Огонь, ogon' is a (Russian) word for fire, shared in relatively similar form in other Slavic languages, related to the Sanskrit word for fire (agni, अग्नि) and the Latin word ignis. What is difficult to understand here is why Acharya mystifies this fact. A tribe back in the mists of pre-history had a word for fire that was something along those lines, it went through changes, and they end up as ogon', ignis and agni. These may have been associated with the sun already during proto-Indo-European times - it is a rather natural association to do. Since the ancients did not know how the sun worked (nor how fire worked), and did not use very technical definitions for their words - as we often don't need to either - the actual 'fire' of the sun and the fire in a pyre would probably actually seem more similar to them than fire and some acid dissolving some solid. (Yet, to modern science, the two latter are more similar.)
But this doesn't require weird claims about the significance of the mistaken beliefs of people 3000+ years ago.
French dieu and Spanish dios derive from the Latin, and hence are not really evidence of how widespread this name was among distinct people - this is like counting Latin thrice. Svarog being a sky-god requires some backing up in addition to Acharya's say-so.
Regarding the significance of "astrotheology" we would notice that those who discovered these regular correspondences between Latin, Greek, Slavic, Germanic, Armenian, ..., Sanskrit and so on did not just look at haphazard theological terms from the different languages.

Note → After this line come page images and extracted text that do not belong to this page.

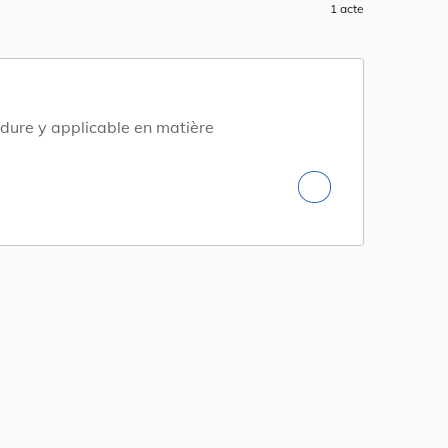
1 acte
édure y applicable en matière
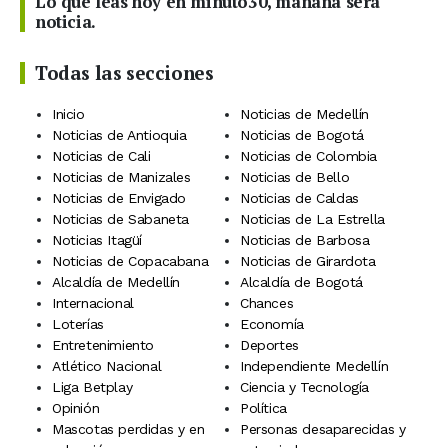
Lo que leas hoy en minuto30, mañana será
noticia.
Todas las secciones
Inicio
Noticias de Medellín
Noticias de Antioquia
Noticias de Bogotá
Noticias de Cali
Noticias de Colombia
Noticias de Manizales
Noticias de Bello
Noticias de Envigado
Noticias de Caldas
Noticias de Sabaneta
Noticias de La Estrella
Noticias Itagüí
Noticias de Barbosa
Noticias de Copacabana
Noticias de Girardota
Alcaldía de Medellín
Alcaldía de Bogotá
Internacional
Chances
Loterías
Economía
Entretenimiento
Deportes
Atlético Nacional
Independiente Medellín
Liga Betplay
Ciencia y Tecnología
Opinión
Política
Mascotas perdidas y en
Personas desaparecidas y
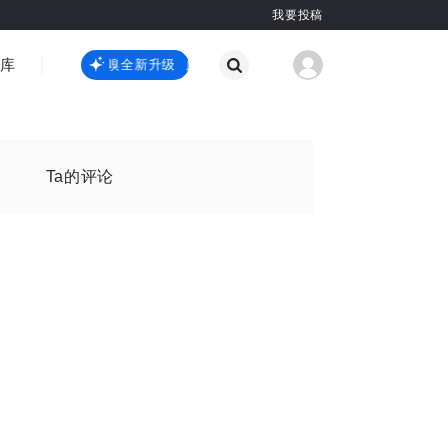
我要投稿
智库
虎嗅嗅全新升级
虎嗅嗅全新升级
国际热点
其他
Ta的评论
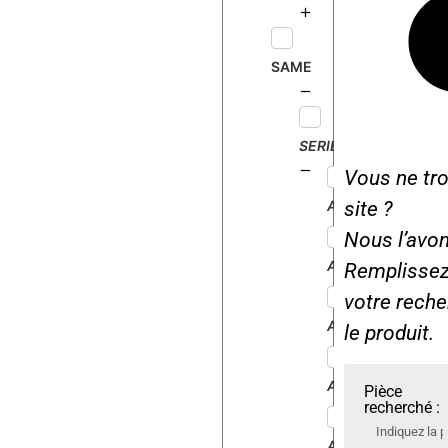
J
a
SAME
g
u
a
r
SERIE
…
Vous ne tro
.
ANTARES100
site ?
Nous l’avon
ANTARES110
Remplissez 
votre rech
ANTARES130
le produit.
ARGON55
Pièce
recherché :
ARGON60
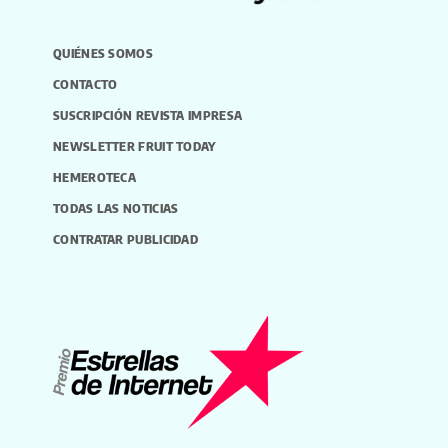
QUIÉNES SOMOS
CONTACTO
SUSCRIPCIÓN REVISTA IMPRESA
NEWSLETTER FRUIT TODAY
HEMEROTECA
TODAS LAS NOTICIAS
CONTRATAR PUBLICIDAD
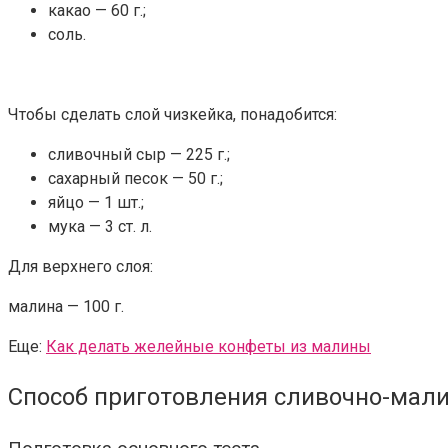
какао — 60 г.;
соль.
Чтобы сделать слой чизкейка, понадобится:
сливочный сыр — 225 г.;
сахарный песок — 50 г.;
яйцо — 1 шт.;
мука — 3 ст. л.
Для верхнего слоя:
малина — 100 г.
Еще:
Как делать желейные конфеты из малины
Способ приготовления сливочно-мали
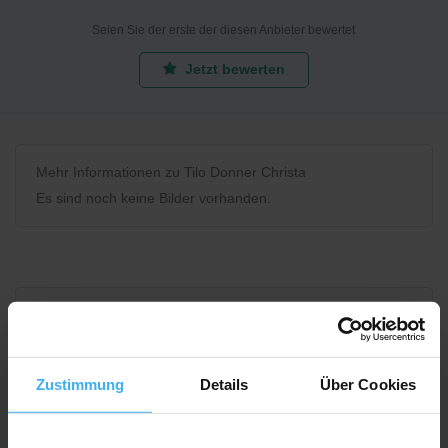
Seien Sie der erste der diesen Anbieter bewertet
Jetzt bewerten
Mehr Informationen zu Tilo Donner Christa
Es sind noch keine Bilder vorhanden.
Bewerten Sie uns
Zustimmung
Details
Über Cookies
Recycling Point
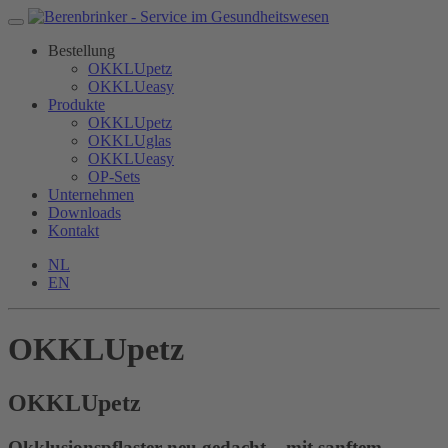
Bestellung
OKKLUpetz
OKKLUeasy
Produkte
OKKLUpetz
OKKLUglas
OKKLUeasy
OP-Sets
Unternehmen
Downloads
Kontakt
NL
EN
OKKLUpetz
OKKLU
petz
Okklusionspflaster neu gedacht – mit sanftem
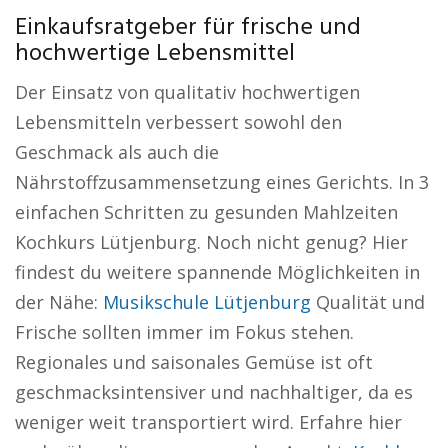
Einkaufsratgeber für frische und
hochwertige Lebensmittel
Der Einsatz von qualitativ hochwertigen
Lebensmitteln verbessert sowohl den
Geschmack als auch die
Nährstoffzusammensetzung eines Gerichts. In 3
einfachen Schritten zu gesunden Mahlzeiten
Kochkurs Lütjenburg. Noch nicht genug? Hier
findest du weitere spannende Möglichkeiten in
der Nähe:
Musikschule Lütjenburg
Qualität und
Frische sollten immer im Fokus stehen.
Regionales und saisonales Gemüse ist oft
geschmacksintensiver und nachhaltiger, da es
weniger weit transportiert wird. Erfahre hier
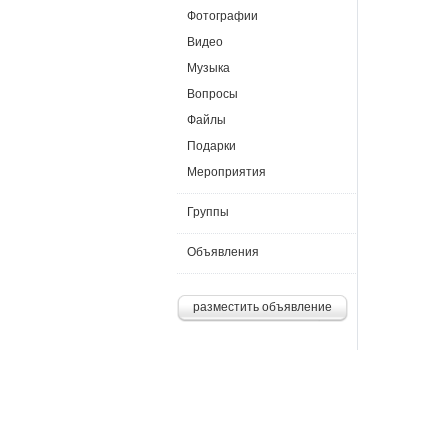
Фотографии
Видео
Музыка
Вопросы
Файлы
Подарки
Мероприятия
Группы
Объявления
разместить объявление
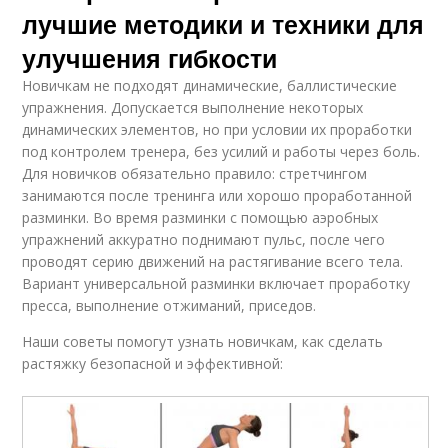
лучшие методики и техники для
улучшения гибкости
Новичкам не подходят динамические, баллистические
упражнения. Допускается выполнение некоторых
динамических элементов, но при условии их проработки
под контролем тренера, без усилий и работы через боль.
Для новичков обязательно правило: стретчингом
занимаются после тренинга или хорошо проработанной
разминки. Во время разминки с помощью аэробных
упражнений аккуратно поднимают пульс, после чего
проводят серию движений на растягивание всего тела.
Вариант универсальной разминки включает проработку
пресса, выполнение отжиманий, приседов.
Наши советы помогут узнать новичкам, как сделать
растяжку безопасной и эффективной:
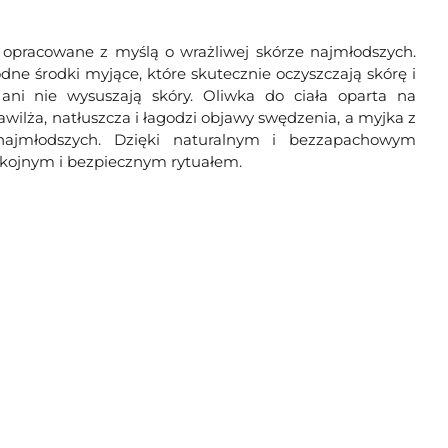
opracowane z myślą o wrażliwej skórze najmłodszych.
dne środki myjące, które skutecznie oczyszczają skórę i
 ani nie wysuszają skóry. Oliwka do ciała oparta na
nawilża, natłuszcza i łagodzi objawy swędzenia, a myjka z
 najmłodszych. Dzięki naturalnym i bezzapachowym
okojnym i bezpiecznym rytuałem.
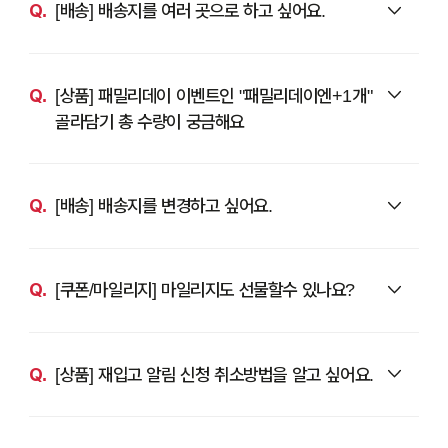
[배송] 배송지를 여러 곳으로 하고 싶어요.
[상품] 패밀리데이 이벤트인 "패밀리데이엔+1개"
골라담기 총 수량이 궁금해요
[배송] 배송지를 변경하고 싶어요.
[쿠폰/마일리지] 마일리지도 선물할수 있나요?
[상품] 재입고 알림 신청 취소방법을 알고 싶어요.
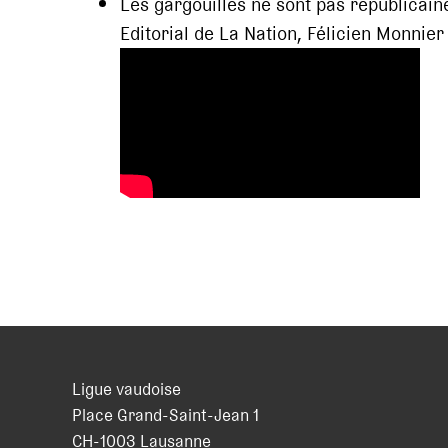
Les gargouilles ne sont pas républicain
Editorial de La Nation, Félicien Monnier
Ligue vaudoise
Place Grand-Saint-Jean 1
CH
-
1003
Lausanne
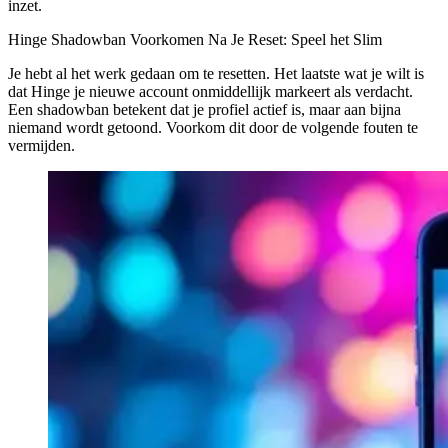
inzet.
Hinge Shadowban Voorkomen Na Je Reset: Speel het Slim
Je hebt al het werk gedaan om te resetten. Het laatste wat je wilt is
dat Hinge je nieuwe account onmiddellijk markeert als verdacht.
Een shadowban betekent dat je profiel actief is, maar aan bijna
niemand wordt getoond. Voorkom dit door de volgende fouten te
vermijden.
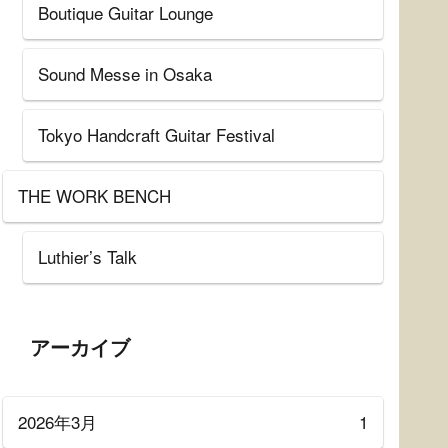
Boutique Guitar Lounge
Sound Messe in Osaka
Tokyo Handcraft Guitar Festival
THE WORK BENCH
Luthier’s Talk
アーカイブ
2026年3月
1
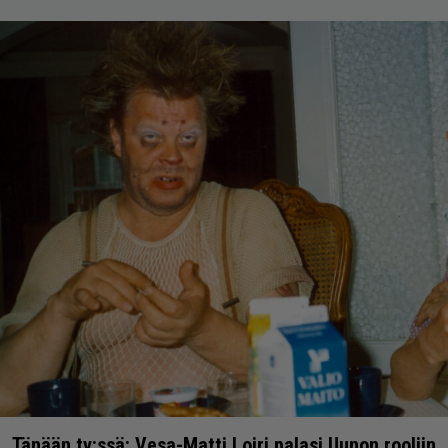
Tänään tv:ssä: Vesa-Matti Loiri palasi Uunon rooliin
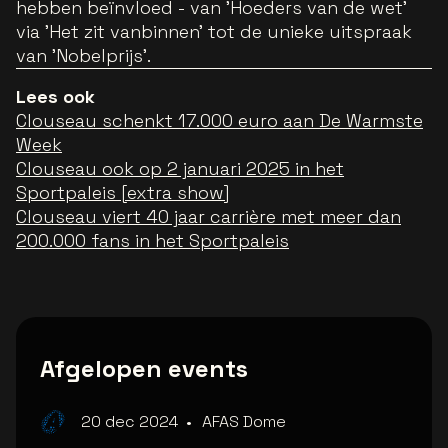
hebben beïnvloed - van 'Hoeders van de wet’
via 'Het zit vanbinnen’ tot de unieke uitspraak
van 'Nobelprijs’.
Lees ook
Clouseau schenkt 17.000 euro aan De Warmste
Week
Clouseau ook op 2 januari 2025 in het
Sportpaleis [extra show]
Clouseau viert 40 jaar carrière met meer dan
200.000 fans in het Sportpaleis
Afgelopen events
20 dec 2024
•
AFAS Dome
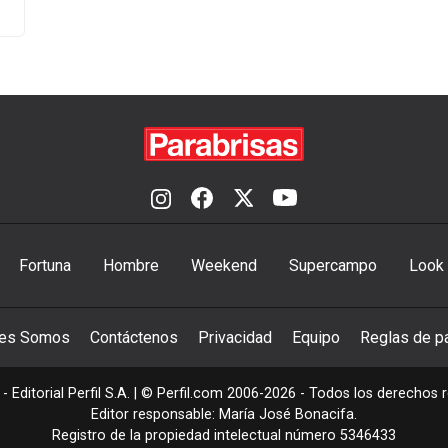
Fortuna
Hombre
Weekend
Supercampo
Look
nes Somos
Contáctenos
Privacidad
Equipo
Reglas de pa
- Editorial Perfil S.A.
| © Perfil.com 2006-2026 - Todos los derechos 
Editor responsable: María José Bonacifa.
Registro de la propiedad intelectual número 5346433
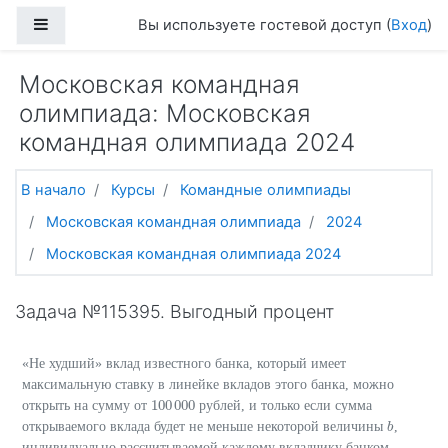
Перейти к основному содержанию
Боковая панель
Вы используете гостевой доступ (
Вход
)
Московская командная
олимпиада: Московская
командная олимпиада 2024
В начало
Курсы
Командные олимпиады
Московская командная олимпиада
2024
Московская командная олимпиада 2024
Задача №115395. Выгодный процент
«Не худший» вклад известного банка, который имеет
максимальную ставку в линейке вкладов этого банка, можно
100
000
открыть на сумму от
рублей, и только если сумма
100
000
открываемого вклада будет не меньше некоторой величины
,
b
b
индивидуально рассчитываемой каждому вкладчику банком,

They did in fact look at terminology from most walks of life: technology (the wheel, fire, equine terminology), flora and fauna, relations, social hierarchies, natural phenomena, verbs that are likely to be part of every social function. Had they restricted themselves to theological words, they would not know why ignis, agni and ogon' are related, they would just have a sneaking suspicion that, indeed, they are related. But that methodology lends itself to false cognates.
It seems Acharya wants the reader to think these facts are somehow kept secret and that they indicate much more than they actually do.
The conclusion of the chapter is essentially correct: sun-worship is ancient and widespread, God and the Sun probably were often understood to be the same. "There is simply no escaping that fact, no matter how sophistic and casuistic become the arguments ..." [1, p. 84], well, luckily, I doubt any serious scholar actually is claiming this to be in error. Why there has to be such an amounts of fabrication, misrepresentation, quotemining and tendentious reading of things to arrive at such an obvious conclusion is a question every reader should ask themselves.